No significant circularity; results from new data fits

full rationale

This is an observational retrieval paper analyzing new JWST NIRISS/SOSS transit data for WASP-52 b. The central claims (H2O at 10.8σ, He at 7.3σ, stellar heterogeneities at 3.6σ) derive directly from model fits to the observed transmission spectrum and light curves in the 0.6-2.8 μm range. No equations or steps equate any 'prediction' to prior fitted inputs by construction. No self-citation chain supports a uniqueness theorem or ansatz that forces the result. The joint retrieval of planetary atmosphere plus spots/faculae is a modeling choice whose validity is an assumption (as noted in the skeptic attack), but it does not reduce the reported significances to tautology. The paper is self-contained against external benchmarks via the new dataset.
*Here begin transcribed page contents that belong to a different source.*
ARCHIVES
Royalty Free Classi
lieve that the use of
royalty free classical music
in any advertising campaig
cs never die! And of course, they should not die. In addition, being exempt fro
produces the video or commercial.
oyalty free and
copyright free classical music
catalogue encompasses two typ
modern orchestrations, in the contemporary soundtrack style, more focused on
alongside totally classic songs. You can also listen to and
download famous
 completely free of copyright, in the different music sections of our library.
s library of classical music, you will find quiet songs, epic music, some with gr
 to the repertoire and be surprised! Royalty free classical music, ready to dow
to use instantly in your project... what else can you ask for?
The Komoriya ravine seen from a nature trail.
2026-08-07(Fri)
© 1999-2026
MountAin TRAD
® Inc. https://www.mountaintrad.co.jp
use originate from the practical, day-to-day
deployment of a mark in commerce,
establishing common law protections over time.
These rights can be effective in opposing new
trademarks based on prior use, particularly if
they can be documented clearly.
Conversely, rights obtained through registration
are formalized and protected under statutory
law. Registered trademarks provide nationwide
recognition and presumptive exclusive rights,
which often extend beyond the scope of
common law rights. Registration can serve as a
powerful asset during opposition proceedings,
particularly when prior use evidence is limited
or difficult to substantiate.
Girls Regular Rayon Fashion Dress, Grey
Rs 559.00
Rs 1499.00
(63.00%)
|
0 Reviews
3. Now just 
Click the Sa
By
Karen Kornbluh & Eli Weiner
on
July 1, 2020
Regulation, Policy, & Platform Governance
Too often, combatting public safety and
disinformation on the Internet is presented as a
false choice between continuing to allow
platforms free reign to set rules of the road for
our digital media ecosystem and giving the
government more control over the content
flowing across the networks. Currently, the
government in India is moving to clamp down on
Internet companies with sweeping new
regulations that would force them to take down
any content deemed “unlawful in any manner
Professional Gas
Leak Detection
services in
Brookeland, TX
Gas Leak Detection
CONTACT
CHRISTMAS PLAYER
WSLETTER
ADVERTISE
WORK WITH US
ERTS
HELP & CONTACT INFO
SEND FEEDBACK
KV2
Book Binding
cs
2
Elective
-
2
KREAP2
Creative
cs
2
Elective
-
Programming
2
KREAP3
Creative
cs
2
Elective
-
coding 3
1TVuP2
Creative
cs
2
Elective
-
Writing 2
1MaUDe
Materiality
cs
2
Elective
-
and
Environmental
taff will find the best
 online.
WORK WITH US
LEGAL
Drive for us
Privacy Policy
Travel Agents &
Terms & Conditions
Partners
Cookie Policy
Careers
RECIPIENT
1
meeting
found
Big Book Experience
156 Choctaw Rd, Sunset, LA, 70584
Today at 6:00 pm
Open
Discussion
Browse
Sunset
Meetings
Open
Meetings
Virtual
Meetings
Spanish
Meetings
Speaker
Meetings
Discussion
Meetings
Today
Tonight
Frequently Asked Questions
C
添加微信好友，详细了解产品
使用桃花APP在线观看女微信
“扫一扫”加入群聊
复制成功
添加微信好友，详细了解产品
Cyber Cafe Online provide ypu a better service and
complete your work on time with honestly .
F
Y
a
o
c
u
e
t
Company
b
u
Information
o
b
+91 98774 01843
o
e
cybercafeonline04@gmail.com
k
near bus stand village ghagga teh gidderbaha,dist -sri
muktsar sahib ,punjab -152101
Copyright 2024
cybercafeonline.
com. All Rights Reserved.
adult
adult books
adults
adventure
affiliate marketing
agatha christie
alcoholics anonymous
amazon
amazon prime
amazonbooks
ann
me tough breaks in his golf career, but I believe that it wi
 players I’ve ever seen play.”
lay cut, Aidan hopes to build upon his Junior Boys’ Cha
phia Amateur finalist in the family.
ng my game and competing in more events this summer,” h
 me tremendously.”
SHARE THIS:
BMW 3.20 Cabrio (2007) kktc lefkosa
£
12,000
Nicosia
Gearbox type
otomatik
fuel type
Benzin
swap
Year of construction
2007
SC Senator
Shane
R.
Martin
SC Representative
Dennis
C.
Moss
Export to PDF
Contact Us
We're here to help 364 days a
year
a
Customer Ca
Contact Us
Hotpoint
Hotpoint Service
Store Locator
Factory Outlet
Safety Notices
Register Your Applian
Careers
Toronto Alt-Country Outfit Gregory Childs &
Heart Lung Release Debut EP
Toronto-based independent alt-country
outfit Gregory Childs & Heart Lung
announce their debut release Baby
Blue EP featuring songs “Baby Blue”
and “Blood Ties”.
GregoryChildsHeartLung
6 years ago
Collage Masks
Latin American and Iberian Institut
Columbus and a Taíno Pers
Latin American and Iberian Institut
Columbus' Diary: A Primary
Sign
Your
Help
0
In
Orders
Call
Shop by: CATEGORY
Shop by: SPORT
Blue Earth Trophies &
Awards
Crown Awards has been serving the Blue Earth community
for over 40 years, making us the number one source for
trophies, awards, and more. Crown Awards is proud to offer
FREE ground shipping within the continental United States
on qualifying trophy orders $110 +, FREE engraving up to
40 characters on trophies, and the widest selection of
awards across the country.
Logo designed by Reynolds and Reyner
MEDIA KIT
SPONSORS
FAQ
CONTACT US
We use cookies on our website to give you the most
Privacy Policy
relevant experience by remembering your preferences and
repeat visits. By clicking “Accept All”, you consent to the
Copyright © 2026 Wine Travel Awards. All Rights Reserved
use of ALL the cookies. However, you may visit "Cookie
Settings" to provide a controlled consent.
Axiom & Free-Parameter Ledger

3 free parameters · 2 axioms · 0 invented entities

Central claims rest on standard exoplanet retrieval assumptions (LTE, plane-parallel atmosphere, fixed cloud properties) plus ad-hoc choices for the number and temperature contrast of stellar spots; multiple free parameters are fitted simultaneously for composition, spot coverage, and faculae.

free parameters (3)
  • log H2O abundance
    Retrieved parameter from spectral fit; central to the metallicity conclusion.
  • spot temperature contrast
    Fitted to match the two crossing events; 400-500 K colder than photosphere.
  • spot coverage fraction
    Fitted value of 2.4% used in the stellar contamination model.
axioms (2)
  • domain assumption Planetary atmosphere and stellar heterogeneities can be modeled as additive, independent components in the transmission spectrum without strong degeneracies.
    Invoked in the final paragraph when stating the best-fit model includes both atmospheric and stellar terms.
  • domain assumption Standard NIRISS data reduction and atmospheric retrieval frameworks (e.g., those used in prior JWST papers) are free of unaccounted systematics in this bandpass.
    Implicit in reporting the σ values for H2O and He.